Exam 2 Blueprint Cardiac Flashcards
What are the mixed defects?
Transpositional of the great vessels (TGV), total anomalous pulmonary venous return (TAPVR), Truncus arteriosus, and hypoplastic L heart syndrome (HLHS)
what is important to know about mixed defects?
Survival depends on mixing of blood from the pulmonary and systemic circulation within the heart, variable S/S depending on defect, cyanosis (although not always visible), CHF, and may require multiple surgeries (many times in the 1st week of life)
what is TGV?
the Aorta exits off the R ventricle and the pulmonary artery off the L ventricle, no communication between the pulmonary and systemic circulations, incompatible with life unless another defect is present that allows the mixing of blood, rapid and sustained cyanosis, surgical repair (immediate), and IV prostaglandin E may be admin to maintain ductal patency until surgery (to force the PDA and ASD to stay open)
what is TAPVR?
R atrium receives all the blood that normally would flow into the L atrium, R side of the heart hypertrophies, is overworked, and may cause a backup of blood in the lungs, L side of the heart, especially the L atrium, may remain small, generally have other defects, such as ASD or PDA, that will help the child by allowing more blood to get from the R side of the heart to the L side and out to the body, and if no other defects, immediate and progressive cyanosis and immediate surgical repair.

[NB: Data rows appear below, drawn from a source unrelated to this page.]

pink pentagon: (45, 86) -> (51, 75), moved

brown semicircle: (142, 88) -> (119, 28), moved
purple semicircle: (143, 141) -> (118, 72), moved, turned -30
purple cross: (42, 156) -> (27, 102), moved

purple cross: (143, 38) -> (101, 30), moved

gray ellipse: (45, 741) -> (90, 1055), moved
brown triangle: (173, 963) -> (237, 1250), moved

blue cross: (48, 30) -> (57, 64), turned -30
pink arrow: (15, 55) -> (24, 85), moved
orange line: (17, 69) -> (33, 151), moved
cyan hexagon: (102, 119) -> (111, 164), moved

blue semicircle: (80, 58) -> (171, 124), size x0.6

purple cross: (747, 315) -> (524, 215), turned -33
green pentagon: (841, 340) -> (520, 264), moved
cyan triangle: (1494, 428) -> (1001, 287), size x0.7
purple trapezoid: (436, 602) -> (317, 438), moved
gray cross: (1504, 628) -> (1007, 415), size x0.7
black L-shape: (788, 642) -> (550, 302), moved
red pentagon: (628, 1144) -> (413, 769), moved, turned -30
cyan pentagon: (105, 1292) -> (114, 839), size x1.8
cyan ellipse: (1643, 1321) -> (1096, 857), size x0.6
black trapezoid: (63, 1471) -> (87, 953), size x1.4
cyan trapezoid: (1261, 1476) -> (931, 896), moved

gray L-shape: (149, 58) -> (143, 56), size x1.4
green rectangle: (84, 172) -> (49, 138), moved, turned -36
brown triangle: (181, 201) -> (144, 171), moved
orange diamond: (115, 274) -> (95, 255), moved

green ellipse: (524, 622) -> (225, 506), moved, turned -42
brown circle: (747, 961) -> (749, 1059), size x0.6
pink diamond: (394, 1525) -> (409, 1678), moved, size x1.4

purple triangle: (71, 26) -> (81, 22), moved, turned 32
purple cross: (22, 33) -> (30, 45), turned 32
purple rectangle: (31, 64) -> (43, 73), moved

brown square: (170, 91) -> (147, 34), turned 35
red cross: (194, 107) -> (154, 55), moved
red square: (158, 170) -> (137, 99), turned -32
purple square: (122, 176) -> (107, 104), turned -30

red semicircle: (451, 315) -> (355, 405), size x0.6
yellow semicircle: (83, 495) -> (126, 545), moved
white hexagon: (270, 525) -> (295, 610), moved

what is Truncus arteriosus?
during fetal development, failure of the pulmonary artery and aorta to divide, resulting in one single vessel that opens into both R and L ventricles. Resistance is less to pulmonary blood flow than to systemic blood flow, so more blood flow to the lungs. Moderate to severe CHF with variable cyanosis. Surgical repair in the 1st month of life, VSD is usually repaired 1st.
what is HLHS?
second most common CHD, severe underdevelopment of the L side of the heart, aortic valve, aorta, L ventricle, and mitral valve. Pulmonary congestion and edema. Child will be asymptomatic until ductus arteriosus closes, then poor perfusion with cyanosis, tachypnea, and dyspnea. IV prostaglandin E to keep ductus arteriosus open until taken to surgery.
what are the obstructive defects?
Coarctation of the aorta
Aortic stenosis
Pulmonic stenosis
infection of valves and inner lining
bacterial endocarditis
what is important to know about bacterial endocarditis?
Sequalae of bacteremia
Strep Viridians
Low grade, intermittent fever, malaise, arthralgias, new murmur
Increased ESR, vegetation on ECHO
TX: Penicillin
Prevention: give ABX b4 dentistry/procedures and TEACH!
inflammatory disease of the heart, joints, skin, and CNS
rheumatic fever
what is important to know about rheumatic fever?
Group B hemolytic strep (+ ASO)
Aschoff bodies: the lesions of rheumatic fever found around blood vessels in the myocardium
Mitral valve carditis, murmur, CHF possible
Polyarthritis
Rash: erythema marginatum (trunk/ext)
SubQ nodules
Chorea
TX: prevention of strep, cardiac damage prevention, recurrence prevention, and PenG
what is Kawasaki Disease?
systemic vasculitis, ectasia (dilation of coronary artery leads to aneurysm (giant)), S/S = high fever, red eyes, ring around iris, strawberry tongue, rash (desquamates), and serious = MI, TX = high dose IVIG and salicylate therapy, and NC: grumpy kids, symptomatic, supportive.
what have increased pulmonary blood flow?
ASD (atrial), VSD (ventricle), PDA, and AV canal
what is patent ductus arteriosus?
fetal duct between the pulmonary artery and the aorta fails to close. May have no symptoms, but a murmur may be heard, and the child may develop CHF. May close spontaneously, if not, it may be closed medically with the admin of Indomethacin (Indocin), a prostaglandin inhibitor. If med is unsuccessful, surgery may be needed.
what is atrial septal defect (ASD)?
hole between the atria. May be a foramen ovule that has not closed at birth or a defect unrelated to the fetal duct. Most have no symptoms, but may develop CHF, if the ASD is large. A murmur may be heard. May ASDs close spontaneously. If not, surgery or interventional cardiology may be performed.